Using the listing that follows, filter out every line lacking the string "мыслями" and return the rest.

# # # # # # #

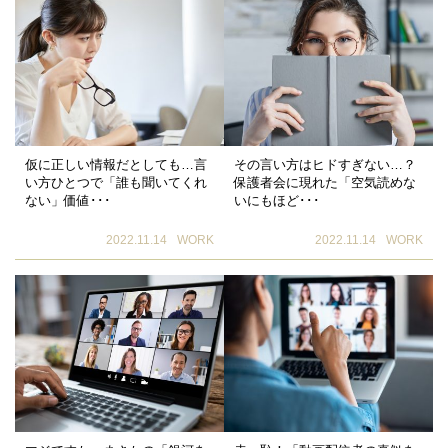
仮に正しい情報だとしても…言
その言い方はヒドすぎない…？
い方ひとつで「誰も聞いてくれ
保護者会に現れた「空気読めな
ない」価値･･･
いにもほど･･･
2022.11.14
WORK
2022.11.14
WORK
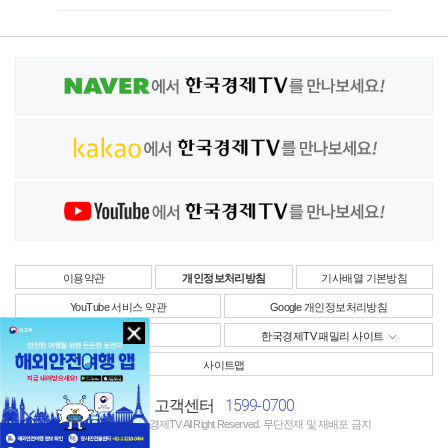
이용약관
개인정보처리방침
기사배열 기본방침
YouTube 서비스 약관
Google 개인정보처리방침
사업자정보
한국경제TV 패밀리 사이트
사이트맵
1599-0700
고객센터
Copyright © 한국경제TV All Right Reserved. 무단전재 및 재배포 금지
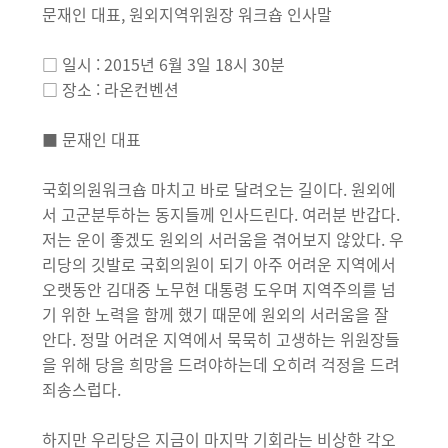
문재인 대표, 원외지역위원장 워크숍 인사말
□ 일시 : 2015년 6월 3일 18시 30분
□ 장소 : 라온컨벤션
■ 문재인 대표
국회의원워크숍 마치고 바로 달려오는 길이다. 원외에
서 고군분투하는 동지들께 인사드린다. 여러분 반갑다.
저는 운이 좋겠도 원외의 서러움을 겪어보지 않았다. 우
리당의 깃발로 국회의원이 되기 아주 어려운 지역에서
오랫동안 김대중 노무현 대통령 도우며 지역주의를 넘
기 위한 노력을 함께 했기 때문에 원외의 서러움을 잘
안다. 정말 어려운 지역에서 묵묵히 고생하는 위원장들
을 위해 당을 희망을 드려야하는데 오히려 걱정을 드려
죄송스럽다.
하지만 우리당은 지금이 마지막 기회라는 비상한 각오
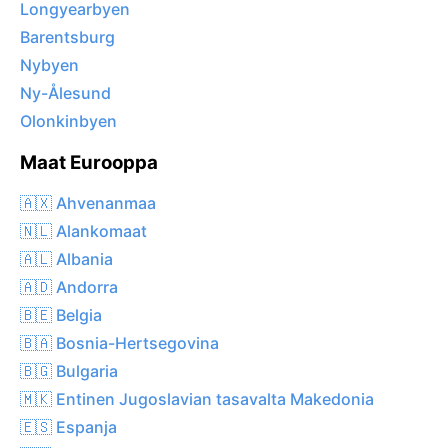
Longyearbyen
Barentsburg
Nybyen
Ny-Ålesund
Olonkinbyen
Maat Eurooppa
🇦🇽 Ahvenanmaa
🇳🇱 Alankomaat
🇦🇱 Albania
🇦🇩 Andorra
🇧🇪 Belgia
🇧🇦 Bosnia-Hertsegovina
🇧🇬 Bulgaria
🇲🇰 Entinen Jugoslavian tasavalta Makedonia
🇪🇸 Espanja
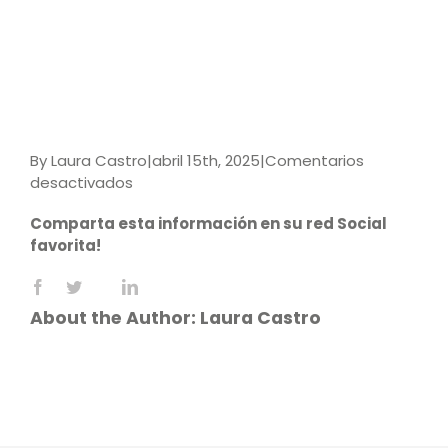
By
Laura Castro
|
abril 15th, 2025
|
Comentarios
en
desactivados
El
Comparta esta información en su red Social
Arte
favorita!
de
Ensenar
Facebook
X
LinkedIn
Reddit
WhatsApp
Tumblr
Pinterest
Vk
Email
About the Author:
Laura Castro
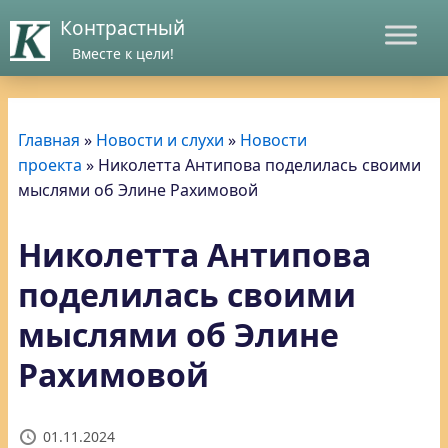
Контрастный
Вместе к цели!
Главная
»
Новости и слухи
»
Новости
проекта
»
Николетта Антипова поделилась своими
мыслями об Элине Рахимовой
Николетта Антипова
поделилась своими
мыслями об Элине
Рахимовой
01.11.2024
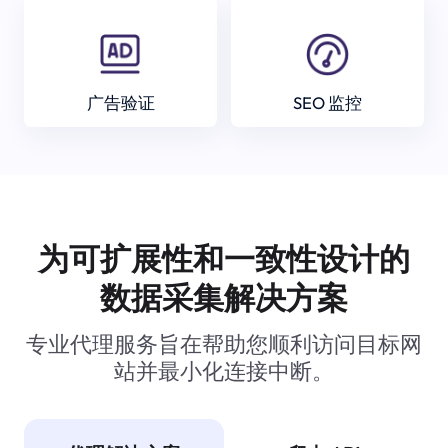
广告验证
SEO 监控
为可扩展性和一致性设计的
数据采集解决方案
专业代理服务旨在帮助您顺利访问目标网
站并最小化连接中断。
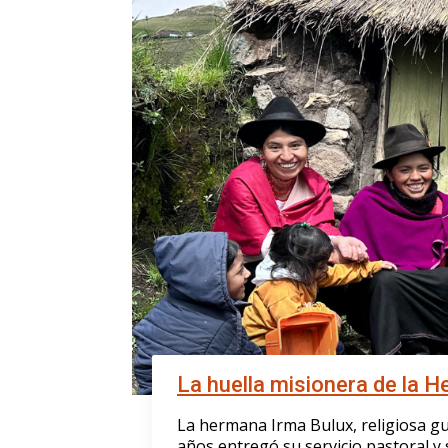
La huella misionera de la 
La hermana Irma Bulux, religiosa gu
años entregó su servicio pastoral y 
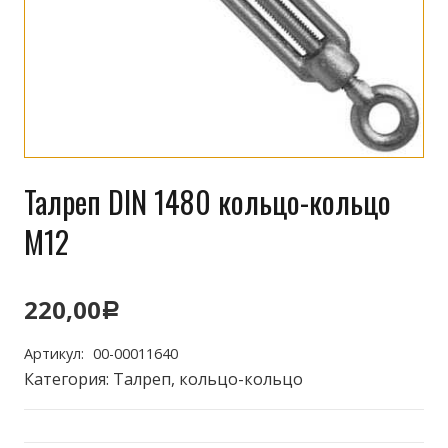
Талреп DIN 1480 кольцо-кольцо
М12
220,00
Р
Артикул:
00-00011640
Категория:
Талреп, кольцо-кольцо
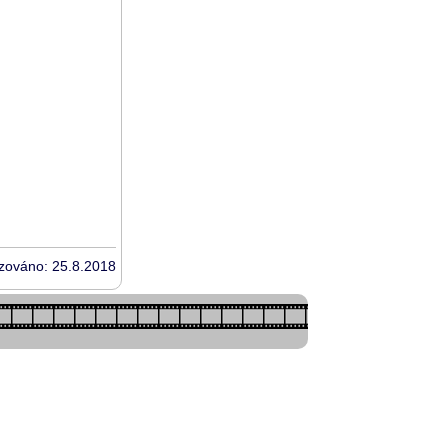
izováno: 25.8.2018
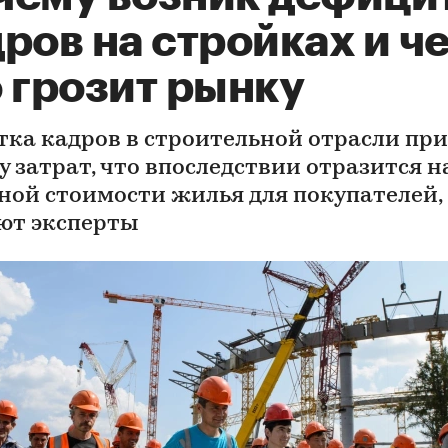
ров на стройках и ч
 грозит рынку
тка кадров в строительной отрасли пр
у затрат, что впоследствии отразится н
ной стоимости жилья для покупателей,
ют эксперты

# # # # # # #

> [COMPLETED TASK]:
мыслями об Элине Рахимовой
мыслями об Элине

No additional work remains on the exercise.